INFORMATION SUPPLIED:
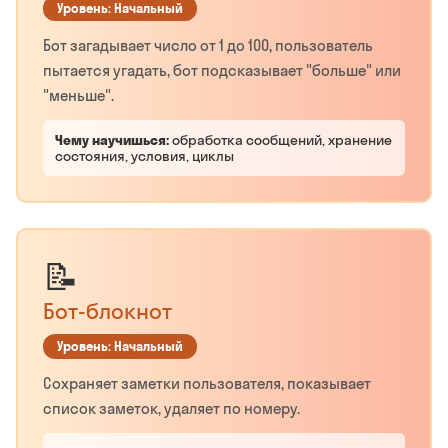
Уровень: Начальный
Бот загадывает число от 1 до 100, пользователь
пытается угадать, бот подсказывает "больше" или
"меньше".
Чему научишься:
обработка сообщений, хранение
состояния, условия, циклы
📝
Бот-блокнот
Уровень: Начальный
Сохраняет заметки пользователя, показывает
список заметок, удаляет по номеру.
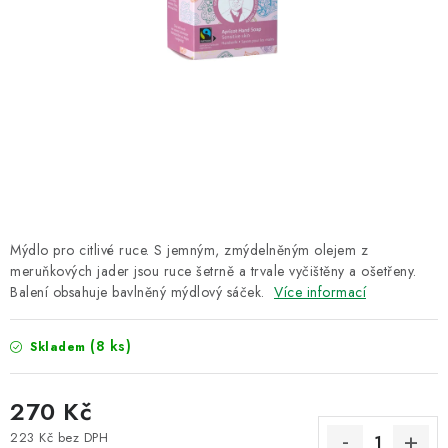
CUKR A MED
RÝŽE, QUINOA, ČOČKA
CUKROVINKY, SLADKOSTI, POMAZÁNKY
NEALKO NÁPOJE A LIMONÁDY
PŘÍRODNÍ KOSMETIKA
Mýdlo pro citlivé ruce. S jemným, zmýdelněným olejem z
ŘEMESLNÉ VÝROBKY
meruňkových jader jsou ruce šetrně a trvale vyčištěny a ošetřeny.
Balení obsahuje bavlněný mýdlový sáček.
Více informací
Obchodní podmínky
Doprava a platba
Kontakt
(8 ks)
Skladem
O Fair Trade
Napište nám
Hodnocení obchodu
Ochrana osobních údajů
270 Kč
223 Kč bez DPH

YOUR INSTRUCTIONS: Print each line, starting with the one that contains "Napište nám" and ending with the last line of the data, exactly as it stands and with no other lines.

RESULT FOR THIS TASK:
Napište nám
Hodnocení obchodu
Ochrana osobních údajů
270 Kč
223 Kč bez DPH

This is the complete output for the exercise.